GRA warns businesses manipulating relief for freight
The Guyana Revenue Authority has detected, among other things, the manipulation of invoices
The Guyana Revenue Authority has detected, among other things, the manipulation of invoices

SOME import companies operating within Guyana have been manipulating the tax relief measures put in place to reduce and revert freight charges to its pre-pandemic levels. This is according to a notice published by the Guyana Revenue Authority (GRA), which outlined some areas of manipulation that have been “discerned so far”.

These, according to the notice, include the misrepresentation of invoice dates to reflect dates after August 1, 2021, even though goods were shipped prior to that date. The entity in its operations also found that local businesses have been manipulating invoices that reflect only the ‘freight on board’ or FOB charges, and not the prices of ‘cost insurance and freight’ – CIF.

Added to that, the revenue authority found that persons were producing invoices that reflected lower prices of commodities and higher freight charges.

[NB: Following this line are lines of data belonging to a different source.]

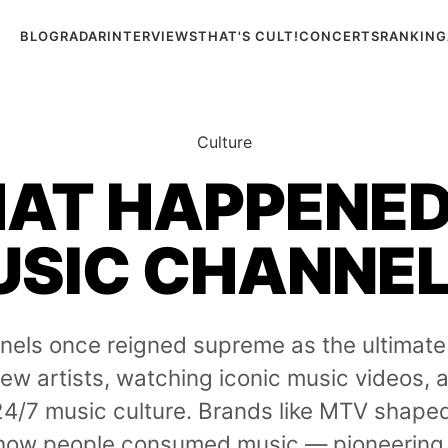
BLOG
RADAR
INTERVIEWS
THAT'S CULT!
CONCERTS
RANKING
Culture
AT HAPPENED
SIC CHANNE
nels once reigned supreme as the ultimate
ew artists, watching iconic music videos,
24/7 music culture. Brands like MTV shape
 how people consumed music — pioneering 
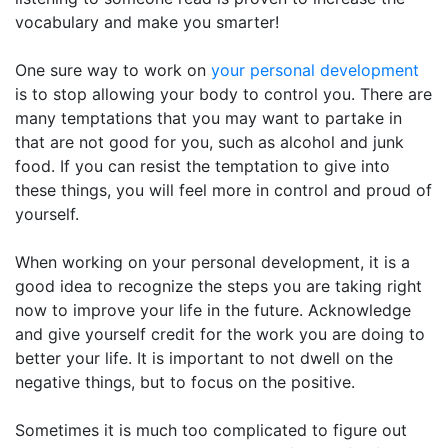
vocabulary and make you smarter!
One sure way to work on
your personal development
is to stop allowing your body to control you. There are
many temptations that you may want to partake in
that are not good for you, such as alcohol and junk
food. If you can resist the temptation to give into
these things, you will feel more in control and proud of
yourself.
When working on your personal development, it is a
good idea to recognize the steps you are taking right
now to improve your life in the future. Acknowledge
and give yourself credit for the work you are doing to
better your life. It is important to not dwell on the
negative things, but to focus on the positive.
Sometimes it is much too complicated to figure out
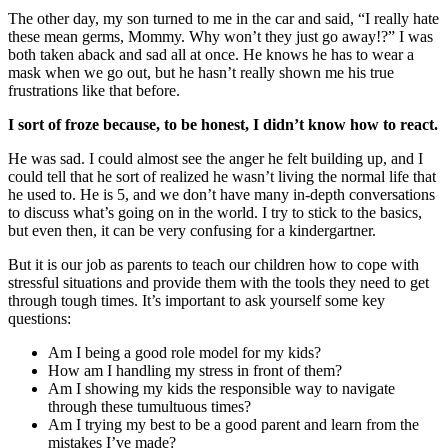
The other day, my son turned to me in the car and said, “I really hate
these mean germs, Mommy. Why won’t they just go away!?” I was
both taken aback and sad all at once. He knows he has to wear a
mask when we go out, but he hasn’t really shown me his true
frustrations like that before.
I sort of froze because, to be honest, I didn’t know how to react.
He was sad. I could almost see the anger he felt building up, and I
could tell that he sort of realized he wasn’t living the normal life that
he used to. He is 5, and we don’t have many in-depth conversations
to discuss what’s going on in the world. I try to stick to the basics,
but even then, it can be very confusing for a kindergartner.
But it is our job as parents to teach our children how to cope with
stressful situations and provide them with the tools they need to get
through tough times. It’s important to ask yourself some key
questions:
Am I being a good role model for my kids?
How am I handling my stress in front of them?
Am I showing my kids the responsible way to navigate
through these tumultuous times?
Am I trying my best to be a good parent and learn from the
mistakes I’ve made?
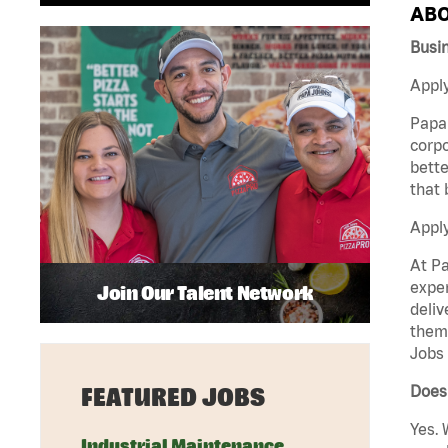
ABO
Busin
Apply
Papa 
corpo
bette
that 
Appl
At Pa
exper
Join Our Talent Network
deliv
them 
Jobs 
Does 
FEATURED JOBS
Yes. 
Industrial Maintenance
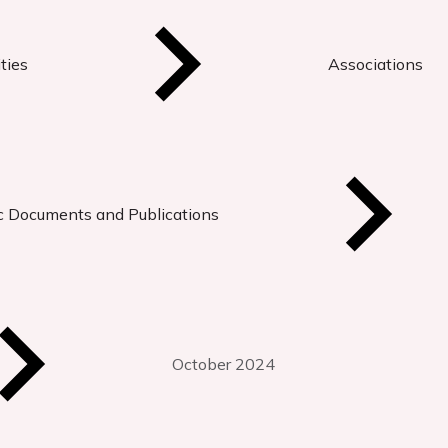
ties
Associations
ic Documents and Publications
October 2024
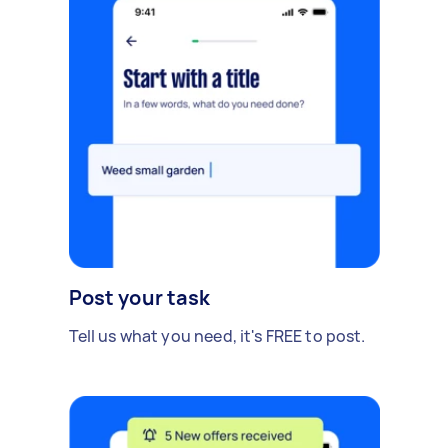
Post your task
Tell us what you need, it's FREE to post.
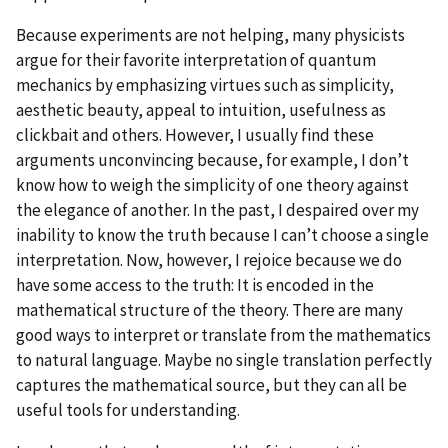
Because experiments are not helping, many physicists
argue for their favorite interpretation of quantum
mechanics by emphasizing virtues such as simplicity,
aesthetic beauty, appeal to intuition, usefulness as
clickbait and others. However, I usually find these
arguments unconvincing because, for example, I don’t
know how to weigh the simplicity of one theory against
the elegance of another. In the past, I despaired over my
inability to know the truth because I can’t choose a single
interpretation. Now, however, I rejoice because we do
have some access to the truth: It is encoded in the
mathematical structure of the theory. There are many
good ways to interpret or translate from the mathematics
to natural language. Maybe no single translation perfectly
captures the mathematical source, but they can all be
useful tools for understanding.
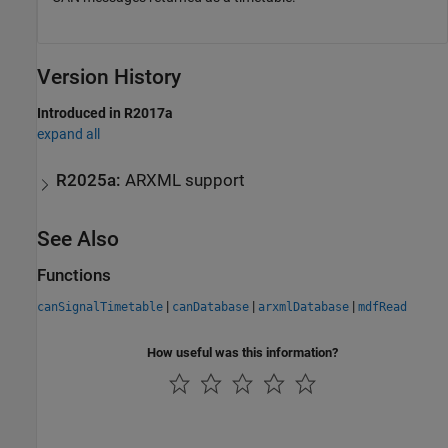
Version History
Introduced in R2017a
expand all
R2025a:
ARXML support
See Also
Functions
|
|
|
canSignalTimetable
canDatabase
arxmlDatabase
mdfRead
How useful was this information?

As a result of the findings, the GRA notice encouraged importers “to be compliant and supply the correct invoices to the agency. “Importers are further implored to pass such savings on to the consuming public,” the notice stated.

It also reminded importers of the legal consequences that their non-compliance would attract, and warned that those guilty of tax evasion would be subject to penalties in accordance with the relevant legislation.

REPERCUSSION
“The GRA again advises that those found non-compliant will be subjected to additional taxes, fines, penalties and imprisonment upon conviction,” the notice read.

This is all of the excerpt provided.